Your objective: Below are some records. Copy every line in them that holds "Where".

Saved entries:
☆ ☆ ☆ ☆ ☆ ☆ ☆
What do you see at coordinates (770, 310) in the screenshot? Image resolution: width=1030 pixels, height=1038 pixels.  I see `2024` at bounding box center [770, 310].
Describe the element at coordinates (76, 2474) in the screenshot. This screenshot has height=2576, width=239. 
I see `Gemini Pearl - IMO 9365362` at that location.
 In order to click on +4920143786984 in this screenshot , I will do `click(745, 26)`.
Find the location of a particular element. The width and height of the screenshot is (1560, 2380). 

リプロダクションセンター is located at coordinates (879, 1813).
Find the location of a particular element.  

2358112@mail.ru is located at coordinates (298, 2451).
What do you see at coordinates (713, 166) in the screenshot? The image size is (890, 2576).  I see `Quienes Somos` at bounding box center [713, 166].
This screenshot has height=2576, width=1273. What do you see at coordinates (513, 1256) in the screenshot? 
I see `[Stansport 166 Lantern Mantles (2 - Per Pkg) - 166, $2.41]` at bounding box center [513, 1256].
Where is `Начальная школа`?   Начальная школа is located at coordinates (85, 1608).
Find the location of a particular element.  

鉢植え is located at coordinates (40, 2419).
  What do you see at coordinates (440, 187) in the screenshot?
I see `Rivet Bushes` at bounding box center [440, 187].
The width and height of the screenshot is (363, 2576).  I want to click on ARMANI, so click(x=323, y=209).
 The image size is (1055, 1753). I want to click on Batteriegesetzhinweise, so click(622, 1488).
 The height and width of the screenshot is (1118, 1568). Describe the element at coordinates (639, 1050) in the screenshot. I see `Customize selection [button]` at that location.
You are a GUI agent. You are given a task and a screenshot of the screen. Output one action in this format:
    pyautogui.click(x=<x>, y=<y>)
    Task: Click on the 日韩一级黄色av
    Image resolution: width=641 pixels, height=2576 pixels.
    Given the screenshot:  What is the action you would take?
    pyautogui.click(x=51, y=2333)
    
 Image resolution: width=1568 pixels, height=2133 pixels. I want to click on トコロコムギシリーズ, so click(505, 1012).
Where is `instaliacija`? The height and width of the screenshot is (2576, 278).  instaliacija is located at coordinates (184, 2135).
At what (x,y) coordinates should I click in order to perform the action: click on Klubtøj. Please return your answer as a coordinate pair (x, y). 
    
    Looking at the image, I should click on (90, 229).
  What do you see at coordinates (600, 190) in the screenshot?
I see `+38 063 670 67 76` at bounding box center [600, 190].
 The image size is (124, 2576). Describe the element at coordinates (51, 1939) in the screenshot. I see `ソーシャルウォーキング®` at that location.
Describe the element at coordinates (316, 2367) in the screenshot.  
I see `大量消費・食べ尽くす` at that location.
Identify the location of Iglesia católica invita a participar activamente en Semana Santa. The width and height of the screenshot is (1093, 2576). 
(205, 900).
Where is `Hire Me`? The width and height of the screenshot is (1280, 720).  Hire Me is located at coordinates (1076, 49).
☆ ☆ ☆ ☆ ☆ ☆ ☆
Output below:
Where is `Начальная школа`?   Начальная школа is located at coordinates (85, 1608).
Where is `instaliacija`? The height and width of the screenshot is (2576, 278).  instaliacija is located at coordinates (184, 2135).
Where is `Hire Me`? The width and height of the screenshot is (1280, 720).  Hire Me is located at coordinates (1076, 49).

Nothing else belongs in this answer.